0
votes

I have data generated as part r from mapreduce job in the following format:

(19,[2468:5.0,1894:5.0,3173:5.0,3366:5.0,3198:5.0,1407:5.0,407:5.0,1301:5.0,2153:5.0,3007:5.0])
(20,[3113:5.0,3285:5.0,3826:5.0,3755:5.0,373:5.0,3510:5.0,3300:5.0,22:5.0,1358:5.0,3273:5.0])

19 and 20 are users ids and array within the [] are recommendations for the users, each recommendation separated by comma.
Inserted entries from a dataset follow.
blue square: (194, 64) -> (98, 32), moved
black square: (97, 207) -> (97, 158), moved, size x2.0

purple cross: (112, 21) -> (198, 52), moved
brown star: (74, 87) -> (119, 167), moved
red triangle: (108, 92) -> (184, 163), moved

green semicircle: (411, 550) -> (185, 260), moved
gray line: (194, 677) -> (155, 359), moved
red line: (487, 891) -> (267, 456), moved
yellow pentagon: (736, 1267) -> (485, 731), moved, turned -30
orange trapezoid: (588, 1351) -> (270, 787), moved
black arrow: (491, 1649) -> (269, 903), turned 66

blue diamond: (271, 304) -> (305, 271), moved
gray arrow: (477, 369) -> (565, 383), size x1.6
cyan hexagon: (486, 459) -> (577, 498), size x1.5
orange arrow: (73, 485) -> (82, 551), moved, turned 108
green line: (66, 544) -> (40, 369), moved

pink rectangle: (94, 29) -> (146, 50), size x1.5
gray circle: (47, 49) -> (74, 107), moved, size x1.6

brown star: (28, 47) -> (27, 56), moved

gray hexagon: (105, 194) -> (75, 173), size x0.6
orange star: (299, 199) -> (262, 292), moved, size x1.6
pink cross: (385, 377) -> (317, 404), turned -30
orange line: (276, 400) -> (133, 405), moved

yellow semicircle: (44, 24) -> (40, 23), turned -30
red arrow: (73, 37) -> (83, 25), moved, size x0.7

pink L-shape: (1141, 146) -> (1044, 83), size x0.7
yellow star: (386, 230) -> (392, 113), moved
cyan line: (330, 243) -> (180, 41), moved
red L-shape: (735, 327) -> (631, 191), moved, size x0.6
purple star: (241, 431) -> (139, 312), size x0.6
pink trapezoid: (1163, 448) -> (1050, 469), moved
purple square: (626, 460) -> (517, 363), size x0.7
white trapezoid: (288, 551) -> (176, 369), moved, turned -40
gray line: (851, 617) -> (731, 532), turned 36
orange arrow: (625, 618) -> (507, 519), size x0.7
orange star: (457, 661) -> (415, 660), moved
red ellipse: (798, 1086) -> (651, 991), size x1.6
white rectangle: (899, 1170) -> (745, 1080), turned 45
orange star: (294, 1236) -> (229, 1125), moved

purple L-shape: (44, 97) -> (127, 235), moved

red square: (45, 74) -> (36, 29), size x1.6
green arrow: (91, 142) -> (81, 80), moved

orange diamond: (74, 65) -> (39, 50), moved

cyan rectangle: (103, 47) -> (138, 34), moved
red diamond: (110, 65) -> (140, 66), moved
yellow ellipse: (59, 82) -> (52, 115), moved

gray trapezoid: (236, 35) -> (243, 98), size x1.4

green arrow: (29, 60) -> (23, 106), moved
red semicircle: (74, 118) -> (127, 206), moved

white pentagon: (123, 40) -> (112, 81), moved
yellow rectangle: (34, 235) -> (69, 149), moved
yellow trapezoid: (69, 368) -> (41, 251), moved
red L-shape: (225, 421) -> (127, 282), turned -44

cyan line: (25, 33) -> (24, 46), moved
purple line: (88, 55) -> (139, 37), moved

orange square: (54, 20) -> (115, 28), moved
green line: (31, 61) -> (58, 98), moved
I want to load this data in a tabular format - row 1 =19,2468,5.0,3175, row 2 = 19, 1894, 5.0, 3173 and so on.

How could I achieve this by Pig or Hive?

1
Can you confirm, mentioned output is the required one? - sumitya
What did you tried so far ? - Mahendra

1 Answers

0
votes

So far, I have tried in Pig but haven't been able to parse to get the desired output.

I am looking to create a report where I can display the user name (by joining with the user table), recommended movie names for the user (by joining the movie table) and the user rating.

In the data above, 19 is the user id. Within the parentheses are recommended movie ids for that user along with rating. Each recommendation is separated by a comma.